I would like to evolve this crate into a sort of swiss-army-knife of path manipulations, similar to the features paperjs offers, for example applying boolean operations to paths, computing convex hulls, etc.

Like before, if you only want to play with paths without tessellating themyou can do extern crate lyon_path; instead of use lyon::path;.

lyon::svg

crate doc

This module reexports the (very good) svgparser crate and uses it to provide a simple to build a path from an SVG path syntax:

let builder = Path::builder().with_svg();
let path = svg::path_utils::build_path(svg_builder, &"M 0 0 L 10 0 L 10 10 L 0 10 z");

lyon_tess2

crate doc -

The lyon_tess2 crate is a very recent addition. It provides an alternative fill tessellator that wraps the libtess2 C library. I use it mostly to have something to compare lyon against, but as the two tessellators don't have the exact same feature set it can be useful to others as well.

The command-line app

The repository contains command-line application that you can use to tessellate SVG paths in your favorite terminal, render paths, flattend paths, fuzz the tessellators, find bugs, generate reduced test-cases, and maybe soon make coffee. The app could be used, for example as a tool in an art building pipeline for a game engine. It's definitely great for debugging lyon.

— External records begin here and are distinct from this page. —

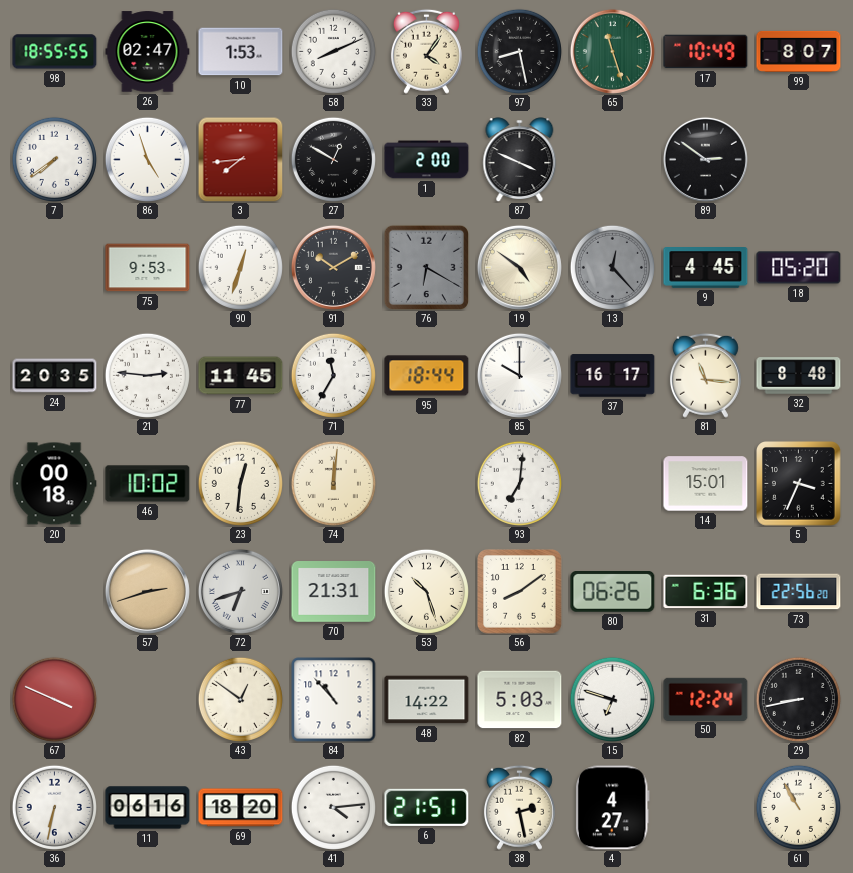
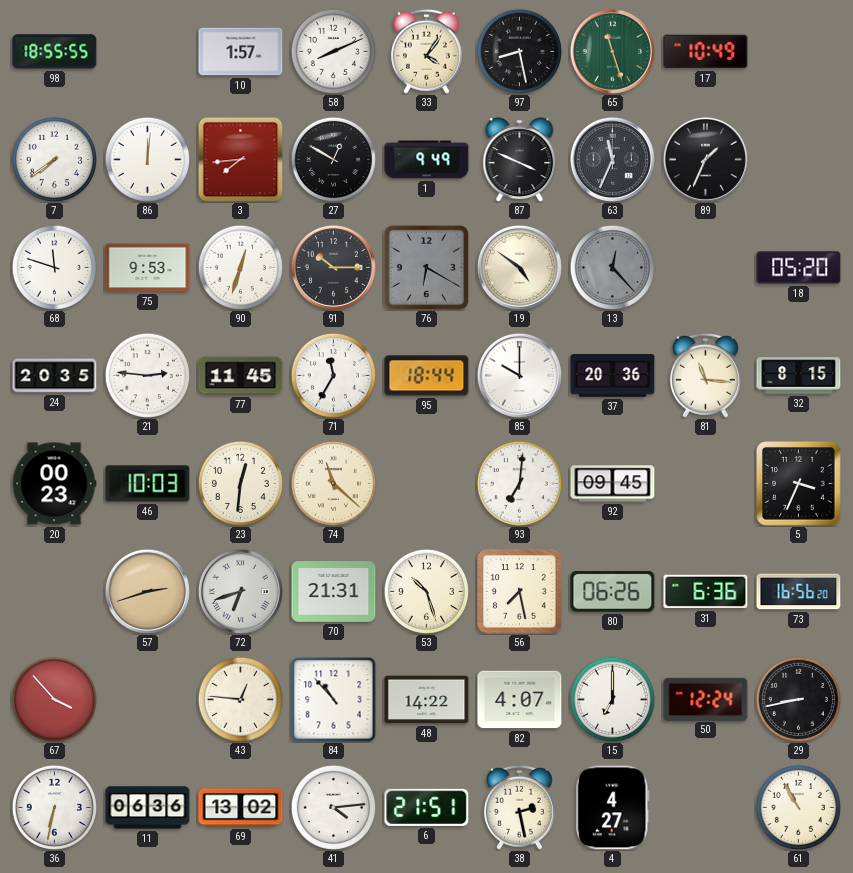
26: 02:47 -> none
10: 1:53 -> 1:57
99: 8:07 -> none
86: 4:57 -> 12:01
1: 2:00 -> 9:49
63: none -> 11:34
89: 2:51 -> 1:34
68: none -> 11:48
91: 10:10 -> 10:15
9: 4:45 -> none
37: 16:17 -> 20:36
32: 8:48 -> 8:15
20: 00:18 -> 00:23
46: 10:02 -> 10:03
74: 12:01 -> 11:22
92: none -> 09:45
14: 15:01 -> none
56: 8:09 -> 7:28
73: 22:56 -> 16:56
67: 3:49 -> 3:53
43: 12:51 -> 12:46
82: 5:03 -> 4:07
15: 6:48 -> 7:00
11: 06:16 -> 06:36
69: 18:20 -> 13:02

lyon/cli/ $ cargo run --  show -i ../assets/logo.path --fill --stroke --tolerance 0.01

screenshot

lyon/cli/ $ cargo run --  tessellate "M 0 0 L 1 0 L 1 1 L 0 1 Z" --fill
vertices: [(0, 0), (1, 0), (0, 1), (1, 1)]
indices: [1, 0, 2, 1, 2, 3]

What's next?

There are many things that I'd like to see happening in the project, and it will certainly take a long time for most of them to concretise as time is a scarse resource.

Polish the fill tessellator

The fill tessellator has grown into something that I am quite happy about. It is not perfect, I definitely want to keep improving its robustness and finish implementing for the non-zero fill rule, but it's already robust enough for many use cases. For example ggez, the rust crate to make good games easily, uses it to render polygons, and I know that a few other projects use it to make games and even to render openstreetmaps data.

A new tessellator

I want to start working on a new fill tessellator optimized for curves and able to produce a resolution-independent tessellation, probably using trapezoidal partioning like pathfinder. The new tessellator will work best with curves but will not be as good for polygons as a monotone tessellator, so the current tessellator is definitely here to stay.

A high level renderer on top of lyon

This was my initial goal when the project started forever ago. As it turns out tessellation was a fascinatingly and hard topic and I decided to focus on it for a while. It would be great to play with a 2D renderer for interactive content (like games and creative coding) and see what a 2D API designed for your GPU would look like (as opposed to GPU backends for APIs that were designed for CPUs a decade or two ago for static content, which is the state of most 2D APIs these days).

Documentation

There was a big documentation push a year ago and it was worth it. Let's do this again.

Maybe the next feature is going to be your idea

Or even your next pull request, Who knows?

Big thanks to all contributors

Now is a good time to underline that I didn't do all of this work alone. I want to thank again all the awesome individuals who submitted contributions, big and small, to the project. This project is too large for a single person's spare time, and seeing people come and give a hand is the most rewarding and motivating thing. Also thanks a lot to everyone who is using lyon and reporting bugs!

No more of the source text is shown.